INFORMATION SHOWN →
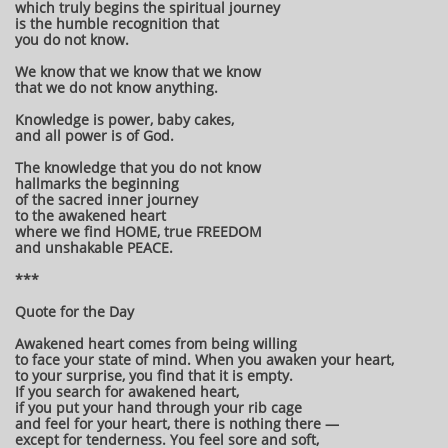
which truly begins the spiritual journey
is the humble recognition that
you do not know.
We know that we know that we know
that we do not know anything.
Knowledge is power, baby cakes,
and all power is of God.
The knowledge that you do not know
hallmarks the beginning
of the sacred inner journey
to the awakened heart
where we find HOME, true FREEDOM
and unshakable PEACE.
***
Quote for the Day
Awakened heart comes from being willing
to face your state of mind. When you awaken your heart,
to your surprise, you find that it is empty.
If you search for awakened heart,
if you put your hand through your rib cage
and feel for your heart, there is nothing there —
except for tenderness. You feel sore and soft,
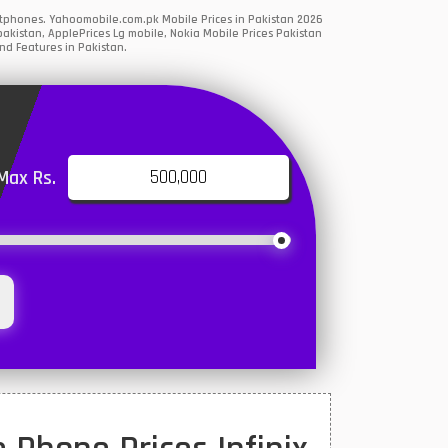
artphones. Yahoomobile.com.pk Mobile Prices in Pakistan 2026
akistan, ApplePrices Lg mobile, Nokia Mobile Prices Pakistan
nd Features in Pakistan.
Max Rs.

---

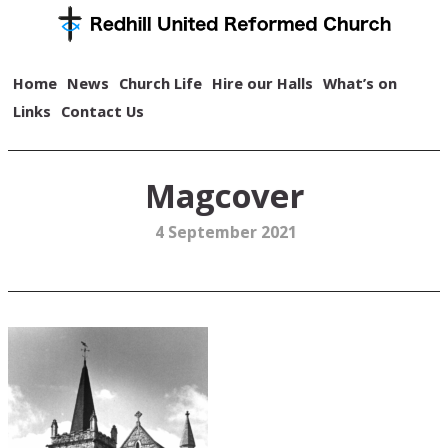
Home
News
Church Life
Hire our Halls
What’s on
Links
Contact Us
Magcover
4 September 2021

==

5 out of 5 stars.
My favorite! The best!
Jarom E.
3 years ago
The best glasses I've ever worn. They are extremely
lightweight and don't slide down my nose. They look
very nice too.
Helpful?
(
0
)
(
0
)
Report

DESCRIPTION OF THE TASK →
Please return all lines from the records that hold the word "heart".

RESULT FOR THIS TASK →
to the awakened heart
Awakened heart comes from being willing
to face your state of mind. When you awaken your heart,
If you search for awakened heart,
and feel for your heart, there is nothing there —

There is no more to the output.